Anti-Ausländer-Kampagnen und
ihre Auswirkungen
Linksradikal für die Regierung
Die Feststellung, daß die
CDU mit ihrer rechten Kampagne gegen die Doppelte Staatsbürgerschaft,
die im Kern eine Anti-Ausländer-Kampagne ist, die Mehrheit der deutschen
Bevölkerung hinter sich hat, bedarf weder einer Auszählung der
Unterschriftenlisten noch einer Analyse der Hessen-Wahl. Repräsentative
Umfragen haben das schon vor Monaten ergeben - und die CDU/CSU wohl erst
zu ihrer Aktion ermutigt.
Der Protest gegen die Unterschriftensammlung
jedoch, der von Autonomen über die Frankfurter Rundschau bis zu Thomas
Gottschalk reicht, erweckt den Eindruck, die Kampagne sei für die
Union nach hinten losgegangen. So ist es leider nicht. Die Rechte hat auf
ganzer Linie gewonnen. Sie wird - das war ohnehin klar - die Doppelte Staatsbürgerschaft
zwar nicht aufhalten, aber hat die vorhandenen Stimmungen gegen AusländerInnen
nachhaltig aufgeheizt und vor allem den Diskurs über das Staatsbürgerschaftsrecht
so geprägt, daß die Doppelte Staatsangehörigkeit nun als
geradezu linker und radikaler Vorstoß diskutiert wird.

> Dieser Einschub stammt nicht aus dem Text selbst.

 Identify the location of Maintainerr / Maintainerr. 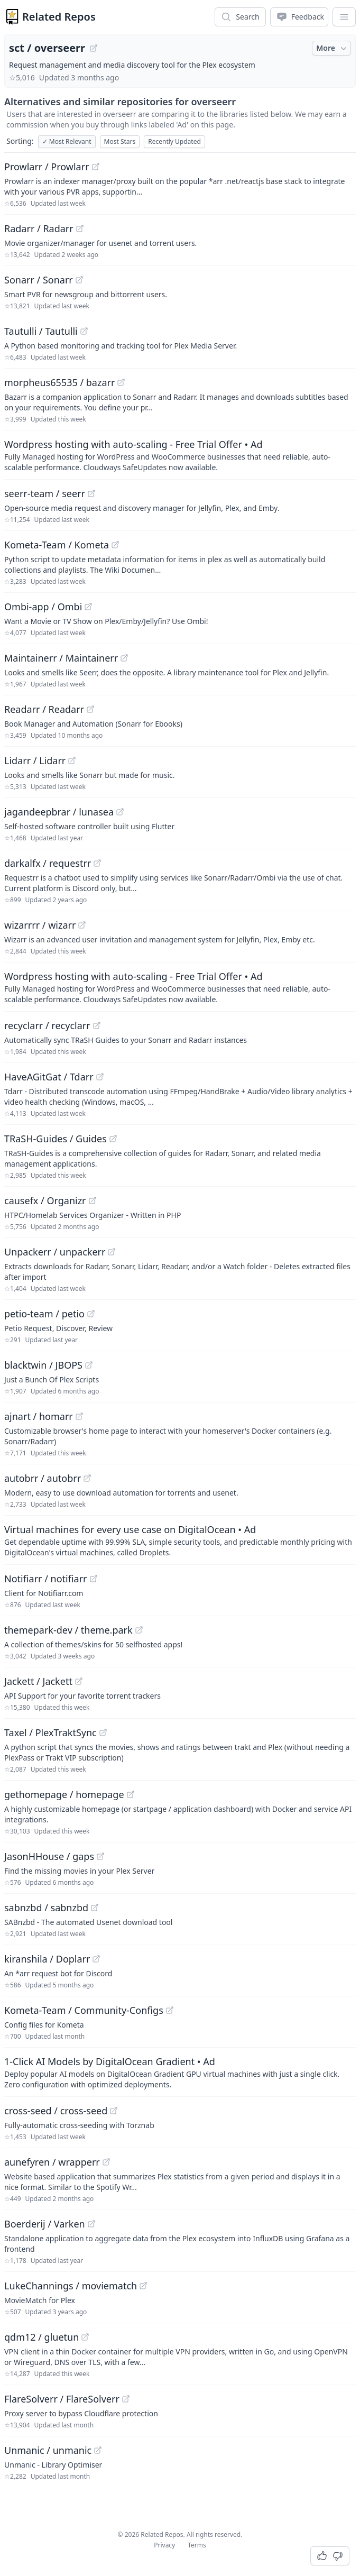 (61, 658).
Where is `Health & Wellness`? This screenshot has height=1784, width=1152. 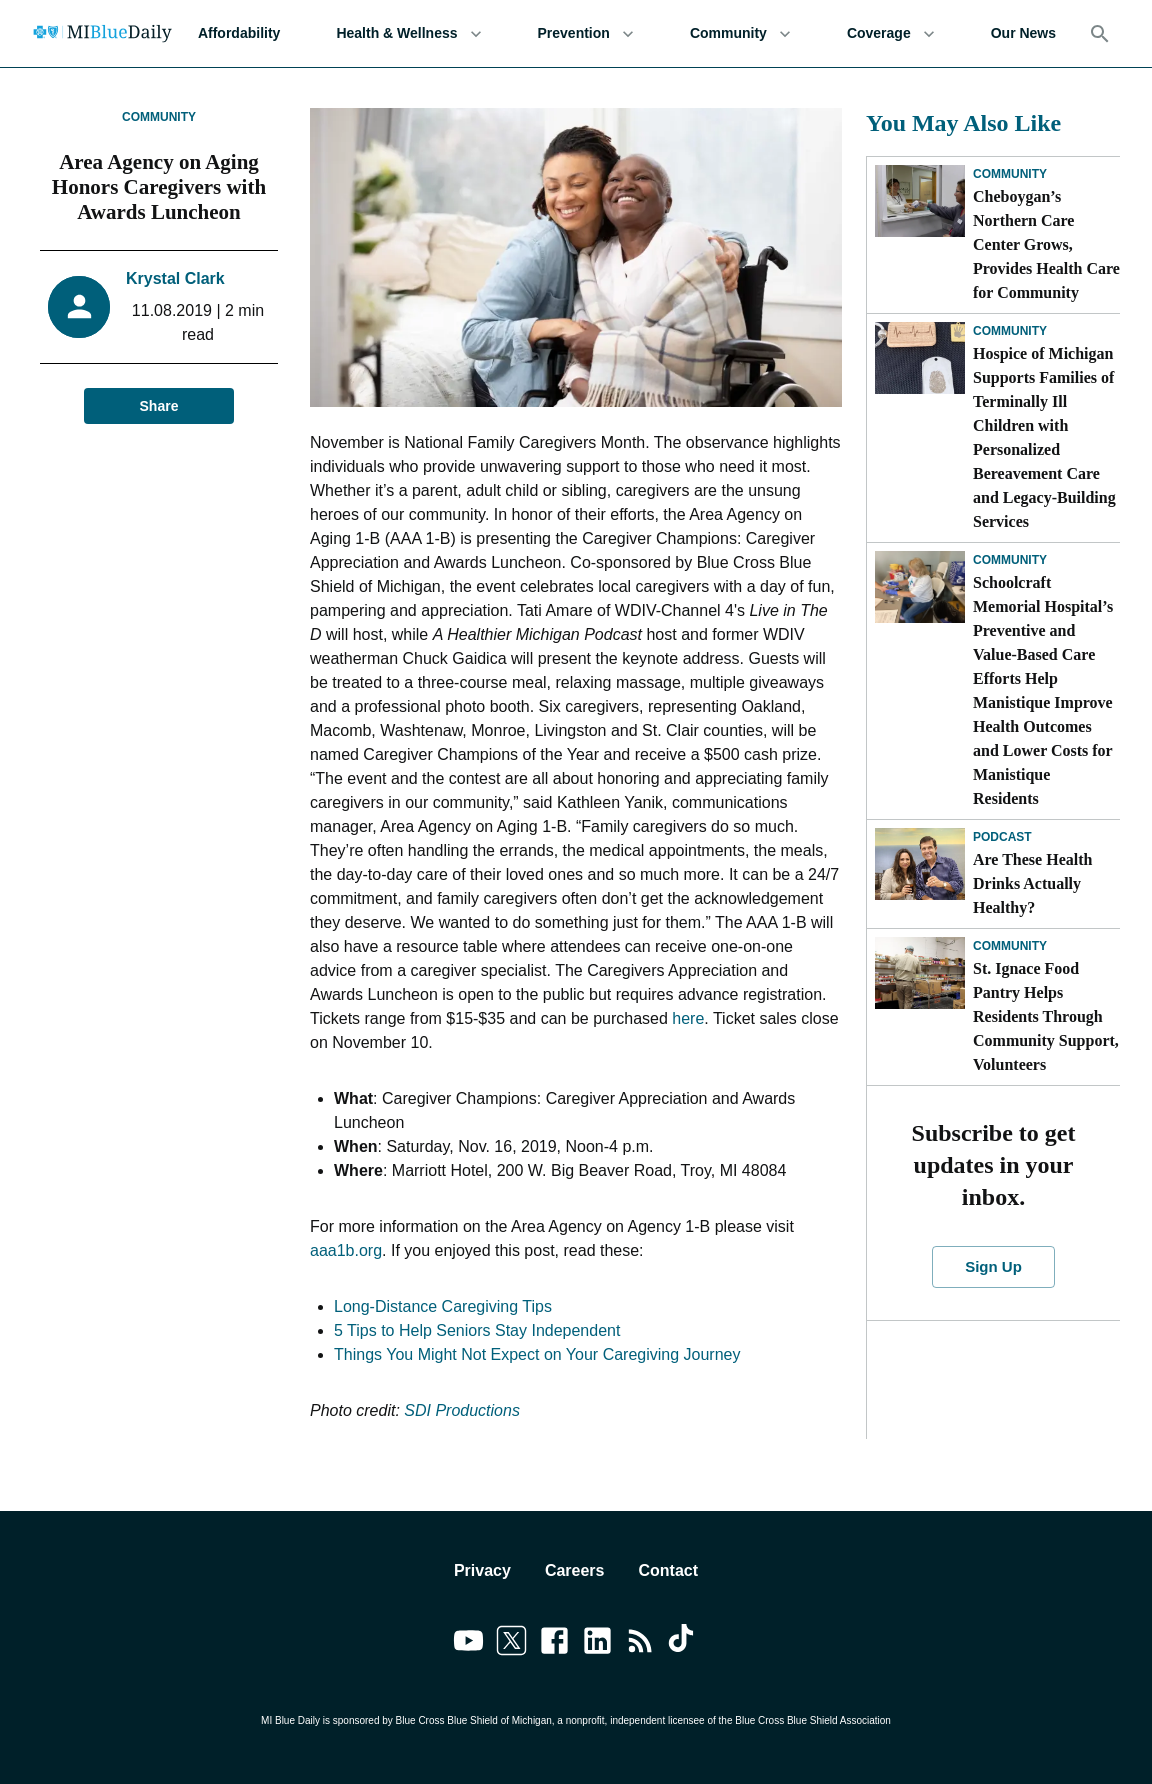 Health & Wellness is located at coordinates (408, 33).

Die Stoibers und Schäubles
haben soviel Druck aufgebaut, daß selbst Linke und Linksradikale,
die früher mal öffentlich von offenen Grenzen für alle sprachen,
in ihrem Protest gegen die Unterschriftenaktion fast nur noch die Regierungsforderung
nach dem Doppelpaß dahinstottern.
Die Union hat über ein Dutzend
Jahre lang eine Ausländer-Raus-Politik betrieben. Die faktische Abschaffung
des Asylrechts war dabei nur einer der Höhepunkte. Kohl und Co. haben
in ihrer Amtszeit - immer wieder unterstützt von der SPD-Opposition
- aus Deutschland eine Festung gemacht, in der MigrantInnen nur noch als
störende Eindringlinge erscheinen. Daß Autonome gerade jetzt
CDU-Geschäftsstellen mit Pflastersteinen und Farbbeuteln eindecken,
muß - unabhängig von der Motivation der jeweiligen AktivistInnen
- in der Öffentlichkeit den Eindruck erwecken, daß sie sich
die Hoffnung auf einen Politikwechsel durch Rot-Grün von den Rechten
nicht kaputtmachen lassen wollen. Die heutige Apo kämpft für
die Apo von gestern, also die Regierung von heute - gegen die Regierung
von gestern. Verrückt.
Auch die PDS, die in ihrem Programm
eine durchaus fortschrittliche "AusländerInnen-Politik" formuliert
hat, wird zur Zeit vom rechten Windstoß durcheinandergewirbelt. Geradezu
hilflos erscheint ihr Einsatz für den Doppelpaß: Ein Flugblatt,
das die Bundestagsfraktion drucken ließ, titelt "Gleiche Rechte für
alle! Doppelte Staatsbürgerschaft jetzt!" Es fällt schon niemandem
mehr auf, daß dies ein Widerspruch ist. Die Doppelte Staatsbürgerschaft
ist nichts als eine erleichterte Einbürgerung. Gleiche Rechte sollen
auch künftig nur für Menschen mit deutschem Paß gelten.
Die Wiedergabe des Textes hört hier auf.